Regard

Giono et les peintres

À la fin des années 60, Giono correspond avec le jeune peintre (Jean-Marc Vallin). Je viens seulement de retrouver, en 2018 donc, ses lettres dans les archives du Paraïs… Lettres que je cherchais depuis longtemps.
J’avais cependant déjà eu avec lui un échange de courrier en 2009, échange qu’il m’avait permis d’utiliser. « Des cinq lettres reçues de Giono, m’écrivait-il, trois ont été perdues (…). Malheureusement, elles étaient les plus intéressantes. Et j’ai eu trois entretiens téléphoniques. La dernière lettre de 1970 me signifiait un adieu. »
Ils parlaient, selon lui, des sujets qui seront abordés dans La Chasse au bonheur, de leurs goûts picturaux respectifs, mais aussi de la situation économique de l’artiste dans la société de consommation. Le peintre était très proche aussi des positions de Giono, qui était évidemment précurseur en matière de défense de l’environnement.
Dans sa première lettre, du 24 octobre 1969, Jean-Marc Vallin, très étonné d’avoir appris que Giono répondait d’ordinaire au courrier qu’il recevait…, parle beaucoup de lui. Il se dit très marqué par Braque… Mais qu’a bien pu lui répondre Giono à ce propos ? Ses goûts littéraires, eux, correspondent mieux à ceux de Giono : Machiavel, Cervantès, Stendhal et… Giono bien sûr, le jeune homme s’identifiant évidemment à Angelo.
« Pour me donner plus de ferveur, je lis, avec avarice, vos bouquins que je bois comme du petit lait. »
« Chaque fois que je sors de vos livres, j’éprouve un grand sentiment d’admiration, de respect et de jalousie, car vous êtes vraiment trop fort. »

Deuxième lettre, le 29 octobre, en réponse donc à une réaction très rapide de Giono. Vallin joint, comme à la première lettre d’ailleurs, de larges extraits de ses textes poétiques, demandant son avis à Giono, ce qui était peut-être maladroit…

Troisième lettre, le 17 novembre. Le silence de Giono l’a incité à retravailler ses textes, mais nous n’en saurons pas plus sur ce que l’écrivain en avait pensé… Vallin vante son pays, la Normandie : « Je m’y plais tellement que maintenant je ne peux plus mettre les pieds à Paris sans ironie. »

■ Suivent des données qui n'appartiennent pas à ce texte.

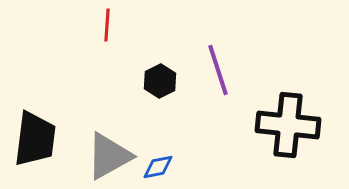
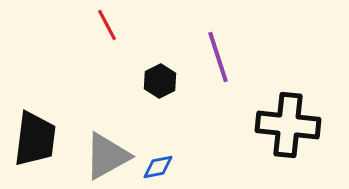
red line: rotated 32 degrees counterclockwise
purple line: moved 13 px up
gray triangle: moved 2 px left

Il continue à faire le tour de l’œuvre de Giono : « Je suis fasciné par la rigueur et la richesse de vos livres. Et la constance du souffle. Vous donnez la passion de vivre. Qualité fort rare dans notre époque où la vie est esthétisée, intellectualisée, compliquée à plaisir. Et puis votre œuvre s’impose, elle n’a pas le ridicule idéologique de se justifier… Pour moi, vous êtes l’écrivain le plus jeune, le plus vivant, le plus complet. Et ce qui me désespère, c’est que, lorsque j’aurai lu tous vos bouquins, il ne me restera plus rien à lire. »

Voici de larges extraits d’une lettre de Giono que Jean-Marc Vallin m’avait confiée en 2009 :
« Votre lettre me touche infiniment et je vous en remercie. Vous avez peut-être trop de dons. Il faut choisir ; les Pic de la Mirandole sont rares. La peinture suffit pour remplir une vie d’homme ; l’écriture aussi (…). On peut très bien être cantonnier et peintre, ou écrivain, ou menuisier, ou serrurier, ou tailleur, etc., et peintre, ou écrivain, en surplus, même plein de génie.
L’important, c’est précisément, comme vous le dites, d’assurer la vie par un travail rémunéré, et bien rémunéré. C’est la condition essentielle pour être libre. J’avais envie d’écrire. J’étais, nous étions, très pauvres¹. Je suis entré en dansant dans la banque, où j’étais chasseur, groom, et j’ai été employé de banque pendant dix-sept ans, parfaitement libre, parfaitement heureux. De ce temps, j’ai écrit huit romans que je gardais dans mes tiroirs, parce que j’étais libre². Libre comme l’air. J’ai débuté groom et j’ai fini directeur. J’ai donc fait très bien mon métier utilitaire, et ce métier n’a pas entravé ma passion. Gardez votre passion libre³. »

¹ En italique, ce que Giono avait souligné dans sa lettre.
² Souligné deux fois.
³ « Passion » : souligné une fois ; « libre » : souligné deux fois.